Bound to happen sooner or later. However, the creationists, in their ill-concieved rush to exploit their illusionary "mandate", will have only themselves to blame for whatever happens next.
That's not an expense I should have to incur. The school should at least acknowedge that more than one theory exists.
www.e316.com has very reasonably priced creation science videos. They aren't nearly as slick as the stuff the other side has, but it should at least let the kids keep an open mind.
So it begins.
Of course, it's not just the religion of evolution that the schools teach in opposition to Christianity.
I had to tell my daughter when she was in kindergarden about Islamic suicide bombers, because the dang school taught her that Ramadan was good because Muslims gave to the poor.
I shouldn't have had to have that conversation with them either. But as long as the anti-Christians are pushing their agendas in the elementary schools, our choices are to either counter it with the truth or yank the kids out of the public schools.
When another exists, they will.
They are NOT required to teach as science any religion's creation mythology.
NINETY scotts for those videos?
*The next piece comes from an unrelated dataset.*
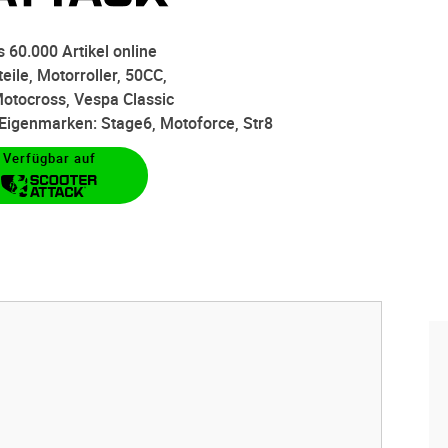
 60.000 Artikel online
eile, Motorroller, 50CC,
otocross, Vespa Classic
d Eigenmarken: Stage6, Motoforce, Str8
Verfügbar auf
Wow, 'ol P.T. barnum was a seer.
Oh, YAY, another media cliche of mental shorthand! Hoo-freakin'-ray.
Actually, that is in Georgia that the "sticker" lost.
So much for the scientific accuracy of this article.
Sounds like Hovind is $90 richer. :) :) :)
He'll need it for the tax bill he's got coming ;)
Creation science? Could you give me a pointer or two to a valid scientific study that tested the ID hypothesis and found it had merit based on independent observations?
Yes they are. They are required to teach Evolution's creation from random chance mythology. They shouldn't be teaching any religion in the elementary schools, but there they are pushing the religion of evolution.
NINETY scotts for those videos?
They ranged $9-$13 a piece. I got one on where dinosaurs fit with creation, one on the origin of life, a couple on incredible animals that defy evolution, one on evidences in favor of the flood, one on time, and three others that may not be related.
For 3000+ quotes by atheist scientists on how bad the evidence is for evolution, big-bang cosmology, etc...
For 120 qutotes by atheist scientists on how bad the evidence is for evolution ...
I'm afraid you may be right. The risk is that from there, the GOP would be vulnerable to being portrayed as some kind of flat earth society.
I have no problem if ID is taught in Sunday school, comparative religion, or philosophy class. But calling ID a scientific theory and teaching it as such in biology class is too much. A long list of complaints about the modern synthesis of Darwinism is NOT a scientific theory.
When ID people propose some falsifiable hypotheses and test them with credible results, then we can talk about whether it is a legitimate scientific theory. At the moment, it is a bunch of scientific word salad wanting the rights and privileges of a theory without paying its dues.